It’s eight weeks since the first contagion of the new virus was detected in Macau.
Over this period the community has given a tremendous example to the world on how to behave in the face of this insidious natural enemy.
What we did as a community was to understand, profoundly, that the “enemy” has a tremendous advantage over us. He is invisible. Even if he touches one of us, he may not acknowledge the “encounter,” and we may not feel it while unknowingly infecting others in our social circle.
This is what many countries in the world fail to understand. We use masks to protect ourselves even as we know the protection is fallible. Who we protect, mostly, is the person next to us: on a bus, in the workplace, in the market, in a shop, in a queue at the bank or waiting for a public service.
We wear masks to protect ourselves, but they mostly protect others. The effect of “everybody” wearing masks is that “everybody” is protected. Does it work? Apparently, it does.
The Macau government went the extra mile last week in safeguarding its citizens abroad, announcing a program to acquire medical masks locally and have them sent to Macau students abroad.
The system is beautifully simple. The student fills a form while in the place of his/her current residence, and indicates the ID card of a person nominated to buy the masks (only ten every ten days for 8 patacas). In seconds the student receives an SMS on the cell phone in his/her country of current residence, takes a screen shot and sends it to the designated person, usually a parent living and working in Macau.
When arriving at the collection location, on a chosen day and hour, the designated person just has to show the screenshot and go through the usual procedure as if to enter a government building (or a casino): completes a 24-hour valid health declaration, presents a Macau ID and offers their forehead for a body temperature reading.

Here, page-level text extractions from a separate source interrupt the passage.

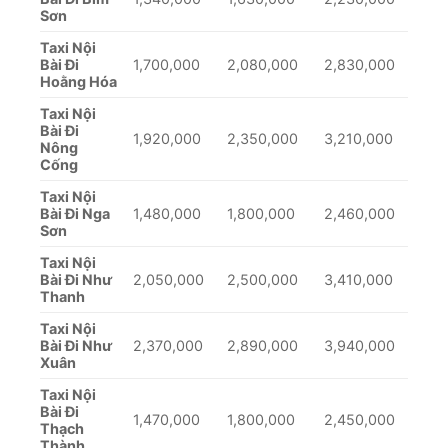
Sơn
Taxi Nội
Bài Đi
1,700,000
2,080,000
2,830,000
Hoằng Hóa
Taxi Nội
Bài Đi
1,920,000
2,350,000
3,210,000
Nông
Cống
Taxi Nội
Bài Đi Nga
1,480,000
1,800,000
2,460,000
Sơn
Taxi Nội
Bài Đi Như
2,050,000
2,500,000
3,410,000
Thanh
Taxi Nội
Bài Đi Như
2,370,000
2,890,000
3,940,000
Xuân
Taxi Nội
Bài Đi
1,470,000
1,800,000
2,450,000
Thạch
Thành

Once inside, after getting your sealed 10-mask pack, you also have the option to immediately dispatch it at the next counter installed by the postal service (CTT).
There is only one shortcoming: the cheapest option to ship the masks will take two full weeks to reach the recipients if they study in Europe or America. So, by the time a parent sends out a second pack by snail mail the recipient will have already run out of stock. A change to 20 masks per request would solve the problem.
Apart from that, what struck me was the clever high-tech operation of the ordering platform and its simplicity. That requires a mind used to dealing with ones and zeros as well as managing resources. A coder who, by default, hates to write unnecessary code.
I think, in all this process we are starting to see the “magical” hand and mind of Macau’s master programmer: Secretary Ao Ieong U, herself a programmer and former head of the Identification Bureau who brought it into the 21st century.
But we still have to be cautious about the (healthy) evolution of the situation in Macau, which has been praised and noticed the world over. Next door in Zhongshan, two new cases were reported yesterday, while Zhuhai hasn’t had a case for over 20 days.
A final note on the late response of the World Health Organization – because the state of pandemic should have been declared weeks ago by all standards. Saying that they didn’t do it before to “avoid panic” is disastrous. Guess who’s panicking now? The world.